- Born: December 16, 1922 Painttown, North Carolina, U.S.
- Died: January 7, 2003 (aged 80) Cherokee, North Carolina, U.S.
- Citizenship: Eastern Band Cherokee, American
- Occupation: Basket making

= Rowena Bradley =

Native American basket weaver

Rowena Bradley (1922–2003) was an Eastern Band Cherokee basket maker from the United States. Bradley's work has been exhibited at Qualla Arts and Crafts Mutual in Cherokee, North Carolina.

== Early life and education ==
Rowena Bradley was born in 1922 to Nancy George Bradley and Henry Bradley, and was the youngest of eight children. She grew up on the Painttown community's Swimmer Branch on the Qualla Boundary. She is listed on the Baker Roll.

Rowena created her first basket at the age of six. She learned weaving by observing her mother and her grandmother Mary Dobson (Tahtahyeh, b. ca. 1857), who were both accomplished basket makers. While neither her mother or her grandmother spoke English, they sold their baskets outside the Qualla Boundary area, including Washington, D.C., and New York.

Bradley was also a student of basket maker Lottie Queen Stamper, who taught basketmaking at the Cherokee boarding school.

== Method ==
Bradley crafted baskets from rivercane and was one of few Eastern Band Cherokee weavers with knowledge of a double-weave technique, which she learned from her mother Nancy Bradley. She quartered, peeled, and scraped the rivercane with a pocketknife. The dye materials she used were derived from local bark and roots such as butternut, black walnut and bloodroot. She wove patterns that she learned from her mother and also made her own designs. Her favored designs are now known as Peace Pipe, Double Peace Pipe, and Chief's Daughter.

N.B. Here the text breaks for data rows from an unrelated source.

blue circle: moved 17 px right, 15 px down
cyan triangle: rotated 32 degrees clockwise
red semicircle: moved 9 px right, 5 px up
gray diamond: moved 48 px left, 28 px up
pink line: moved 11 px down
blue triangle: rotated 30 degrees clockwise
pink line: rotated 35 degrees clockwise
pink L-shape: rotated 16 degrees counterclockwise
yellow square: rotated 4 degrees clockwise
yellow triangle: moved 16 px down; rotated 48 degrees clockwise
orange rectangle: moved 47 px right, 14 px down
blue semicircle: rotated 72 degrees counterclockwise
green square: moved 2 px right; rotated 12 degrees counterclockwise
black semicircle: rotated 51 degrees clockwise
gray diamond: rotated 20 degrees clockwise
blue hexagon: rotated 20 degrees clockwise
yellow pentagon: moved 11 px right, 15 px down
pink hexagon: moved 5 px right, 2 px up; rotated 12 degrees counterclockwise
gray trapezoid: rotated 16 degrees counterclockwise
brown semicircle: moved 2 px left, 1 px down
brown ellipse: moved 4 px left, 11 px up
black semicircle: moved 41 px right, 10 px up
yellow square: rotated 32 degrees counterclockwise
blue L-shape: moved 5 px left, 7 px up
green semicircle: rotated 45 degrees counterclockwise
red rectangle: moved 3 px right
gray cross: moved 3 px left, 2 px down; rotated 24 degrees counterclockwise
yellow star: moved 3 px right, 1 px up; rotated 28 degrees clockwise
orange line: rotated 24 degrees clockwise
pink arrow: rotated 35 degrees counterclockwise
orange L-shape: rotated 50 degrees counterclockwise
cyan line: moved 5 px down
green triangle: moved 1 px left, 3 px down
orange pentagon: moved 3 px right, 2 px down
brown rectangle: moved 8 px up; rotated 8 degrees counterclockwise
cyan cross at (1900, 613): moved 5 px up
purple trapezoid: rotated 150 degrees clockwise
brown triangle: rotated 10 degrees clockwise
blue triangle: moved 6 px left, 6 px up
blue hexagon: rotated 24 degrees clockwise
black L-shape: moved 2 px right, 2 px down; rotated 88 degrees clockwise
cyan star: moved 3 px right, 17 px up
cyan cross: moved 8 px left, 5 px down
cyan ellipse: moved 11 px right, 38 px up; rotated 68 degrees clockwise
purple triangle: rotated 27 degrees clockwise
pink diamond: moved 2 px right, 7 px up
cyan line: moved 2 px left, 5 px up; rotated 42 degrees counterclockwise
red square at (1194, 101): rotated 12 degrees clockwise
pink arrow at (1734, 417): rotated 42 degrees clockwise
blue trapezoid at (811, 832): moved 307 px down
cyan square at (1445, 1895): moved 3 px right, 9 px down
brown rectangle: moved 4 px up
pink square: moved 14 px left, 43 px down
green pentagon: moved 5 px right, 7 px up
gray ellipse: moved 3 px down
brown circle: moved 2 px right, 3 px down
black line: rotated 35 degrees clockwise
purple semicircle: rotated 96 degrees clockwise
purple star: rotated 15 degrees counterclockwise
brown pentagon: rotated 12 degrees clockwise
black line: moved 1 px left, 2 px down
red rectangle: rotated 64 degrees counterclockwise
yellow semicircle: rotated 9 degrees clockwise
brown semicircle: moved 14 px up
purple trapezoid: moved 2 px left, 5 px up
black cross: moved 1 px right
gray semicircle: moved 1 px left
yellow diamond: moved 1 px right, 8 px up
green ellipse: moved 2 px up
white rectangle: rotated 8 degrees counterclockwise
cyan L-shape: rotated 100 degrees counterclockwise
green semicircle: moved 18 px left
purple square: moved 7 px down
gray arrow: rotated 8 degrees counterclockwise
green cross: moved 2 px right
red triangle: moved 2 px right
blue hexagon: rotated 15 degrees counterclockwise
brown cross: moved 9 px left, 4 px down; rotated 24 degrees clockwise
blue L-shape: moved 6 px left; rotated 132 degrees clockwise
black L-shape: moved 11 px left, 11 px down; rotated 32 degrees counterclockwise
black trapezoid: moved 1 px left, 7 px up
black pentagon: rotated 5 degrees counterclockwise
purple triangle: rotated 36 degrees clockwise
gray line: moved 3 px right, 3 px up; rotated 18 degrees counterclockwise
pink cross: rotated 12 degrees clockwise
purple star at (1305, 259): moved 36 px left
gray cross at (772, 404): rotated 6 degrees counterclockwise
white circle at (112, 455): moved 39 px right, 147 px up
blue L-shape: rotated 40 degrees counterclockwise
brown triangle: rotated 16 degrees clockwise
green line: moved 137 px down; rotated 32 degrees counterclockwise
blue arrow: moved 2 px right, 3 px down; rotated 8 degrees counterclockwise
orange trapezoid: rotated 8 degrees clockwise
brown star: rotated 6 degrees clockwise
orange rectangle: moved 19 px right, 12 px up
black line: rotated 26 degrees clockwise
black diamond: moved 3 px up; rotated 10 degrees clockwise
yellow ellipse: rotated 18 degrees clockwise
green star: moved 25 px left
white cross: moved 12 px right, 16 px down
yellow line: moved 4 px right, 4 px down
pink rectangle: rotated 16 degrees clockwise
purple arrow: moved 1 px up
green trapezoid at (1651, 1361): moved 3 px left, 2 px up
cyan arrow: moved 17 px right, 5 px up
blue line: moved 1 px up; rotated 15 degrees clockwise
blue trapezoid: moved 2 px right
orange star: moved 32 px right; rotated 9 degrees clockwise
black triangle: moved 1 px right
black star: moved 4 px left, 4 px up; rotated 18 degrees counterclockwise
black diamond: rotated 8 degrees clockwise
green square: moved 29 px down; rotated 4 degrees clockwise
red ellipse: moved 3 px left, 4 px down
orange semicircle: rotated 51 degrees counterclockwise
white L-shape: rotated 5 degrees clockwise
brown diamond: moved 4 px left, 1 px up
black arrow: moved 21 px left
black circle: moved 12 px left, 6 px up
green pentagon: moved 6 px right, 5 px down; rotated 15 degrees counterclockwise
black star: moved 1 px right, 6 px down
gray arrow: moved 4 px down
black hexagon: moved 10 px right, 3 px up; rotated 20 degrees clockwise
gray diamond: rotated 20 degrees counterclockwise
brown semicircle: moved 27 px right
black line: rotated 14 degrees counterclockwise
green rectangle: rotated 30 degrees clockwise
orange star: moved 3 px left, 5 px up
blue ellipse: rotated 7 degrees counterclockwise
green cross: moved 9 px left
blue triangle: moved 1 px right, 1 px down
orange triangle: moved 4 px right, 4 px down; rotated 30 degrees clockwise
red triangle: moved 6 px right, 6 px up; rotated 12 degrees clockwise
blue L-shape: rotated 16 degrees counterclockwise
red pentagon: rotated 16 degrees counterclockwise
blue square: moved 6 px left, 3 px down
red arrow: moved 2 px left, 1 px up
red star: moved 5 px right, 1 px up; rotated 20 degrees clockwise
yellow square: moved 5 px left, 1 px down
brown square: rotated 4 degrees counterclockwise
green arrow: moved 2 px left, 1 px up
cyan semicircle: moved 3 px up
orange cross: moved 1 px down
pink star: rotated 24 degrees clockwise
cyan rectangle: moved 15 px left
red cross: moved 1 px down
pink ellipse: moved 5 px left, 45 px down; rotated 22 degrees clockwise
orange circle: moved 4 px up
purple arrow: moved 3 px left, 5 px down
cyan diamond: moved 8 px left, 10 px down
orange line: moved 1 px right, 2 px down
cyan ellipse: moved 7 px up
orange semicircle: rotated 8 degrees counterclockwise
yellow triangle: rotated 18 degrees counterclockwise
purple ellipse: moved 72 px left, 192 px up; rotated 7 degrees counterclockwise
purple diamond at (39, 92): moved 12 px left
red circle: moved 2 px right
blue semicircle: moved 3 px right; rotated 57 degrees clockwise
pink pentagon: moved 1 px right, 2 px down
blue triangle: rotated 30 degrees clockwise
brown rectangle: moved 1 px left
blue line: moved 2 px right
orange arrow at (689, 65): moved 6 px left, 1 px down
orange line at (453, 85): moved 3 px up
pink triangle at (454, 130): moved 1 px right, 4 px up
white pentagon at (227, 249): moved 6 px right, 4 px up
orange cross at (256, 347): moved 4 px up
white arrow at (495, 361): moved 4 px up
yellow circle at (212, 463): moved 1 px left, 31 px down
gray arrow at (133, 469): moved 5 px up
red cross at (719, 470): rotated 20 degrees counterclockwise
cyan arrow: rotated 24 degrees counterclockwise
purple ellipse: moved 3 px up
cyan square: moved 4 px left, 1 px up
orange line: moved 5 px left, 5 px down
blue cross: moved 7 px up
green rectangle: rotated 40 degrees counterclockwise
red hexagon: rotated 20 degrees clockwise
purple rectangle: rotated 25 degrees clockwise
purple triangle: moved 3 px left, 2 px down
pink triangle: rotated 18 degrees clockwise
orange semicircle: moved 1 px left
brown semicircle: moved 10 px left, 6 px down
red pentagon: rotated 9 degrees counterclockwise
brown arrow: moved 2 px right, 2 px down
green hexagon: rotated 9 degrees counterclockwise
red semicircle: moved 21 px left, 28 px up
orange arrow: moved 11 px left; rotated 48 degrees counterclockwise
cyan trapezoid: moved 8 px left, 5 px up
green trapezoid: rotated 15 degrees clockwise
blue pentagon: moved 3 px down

Journalist John Parris described the process Bradley used in weaving, "working from memory, she forms the strips into patterns and then into baskets of all shapes and sizes. Early in the process of a double-weave pattern, literally scores of withes seem to fly out in all directions." Bradley devised new types of baskets, including a Purse Basket for sales to tourists.

== Recognition ==
In 1974, Bradley had a solo exhibition at the Qualla Arts and Crafts Mutual in Cherokee, North Carolina. The exhibition was partially funded by the North Carolina Arts Council and the Indian Arts and Crafts Board. She was recognized as "one of the foremost masters of rivercane basketry and one [of] the most talented, creative basketmakers in the United States." Stephen Richmond wrote that Bradley's work was a "new dimension of technical and aesthetic achievement."